Personal information
- Full name: Alfred Patrick
- Date of birth: 25 September 1921
- Place of birth: York, England
- Date of death: 2 November 2021 (aged 100)
- Position: Striker

Senior career*
- Years: Team / Apps / (Gls)
- 1946–1952: York City / 228 / (109)
- 1954–1955: Scarborough

= Alf Patrick =

English footballer (1921–2021)

Alfred Patrick (25 September 1921 – 2 November 2021) was an English footballer, who played in the Football League for York City and in the Midland League for Scarborough.

==Life and career==
Patrick was born in York in September 1921. He made his league debut for York City on 2 November 1946 in a home win against Stockport County, in which he scored. During that season, 1946–47, Patrick scored 17 goals in 23 appearances. The following season, he scored 19 goals in 27 games, but his best season was in 1948–49 when he scored 26 times, including five against Rotherham United in November 1948. This tally of five goals remains an individual club scoring record for York in The Football League.

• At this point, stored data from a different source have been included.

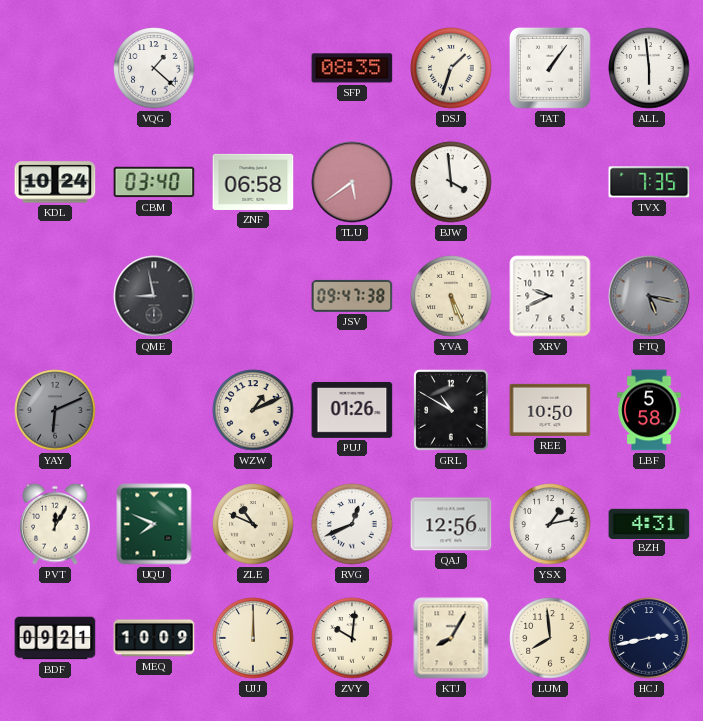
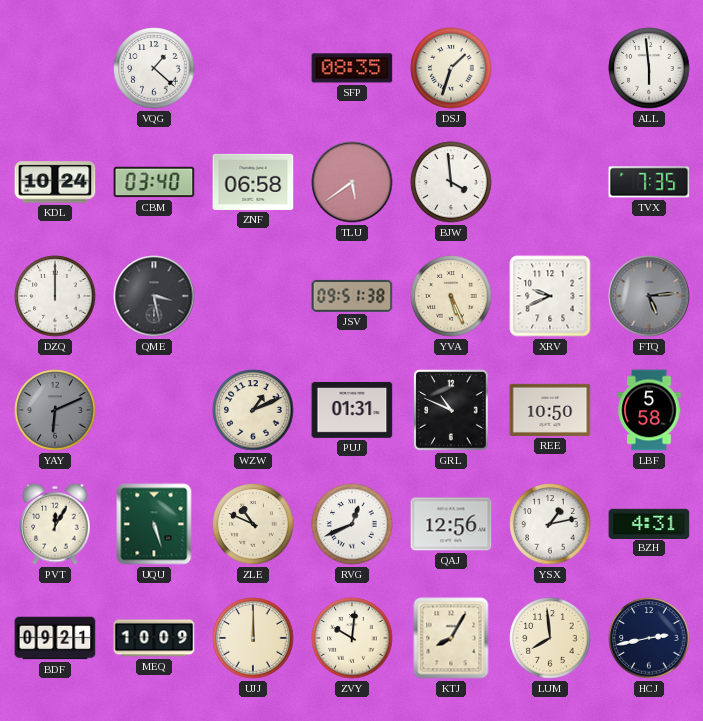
TAT: 1:06 -> none
DZQ: none -> 12:00
QME: 8:58 -> 3:28
JSV: 09:47 -> 09:51
FTQ: 5:17 -> 5:14
PUJ: 01:26 -> 01:31
GRL: 10:50 -> 10:49
UQU: 7:49 -> 5:27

Patrick became the first York player in peacetime football to score 100 league goals for the club by the end of the 1951–52 season. The following season Patrick finished playing first-team football. He had scored 117 goals in 241 League and Cup appearances for York. This means he is fourth in York's all-time scoring lists behind Norman Wilkinson, Keith Walwyn and Arthur Bottom.

Patrick then went on to have a short spell with Scarborough in the 1954–55 season, until returning to York in a training and coaching capacity with the club's junior side.

He turned 100 in September 2021 and died in November.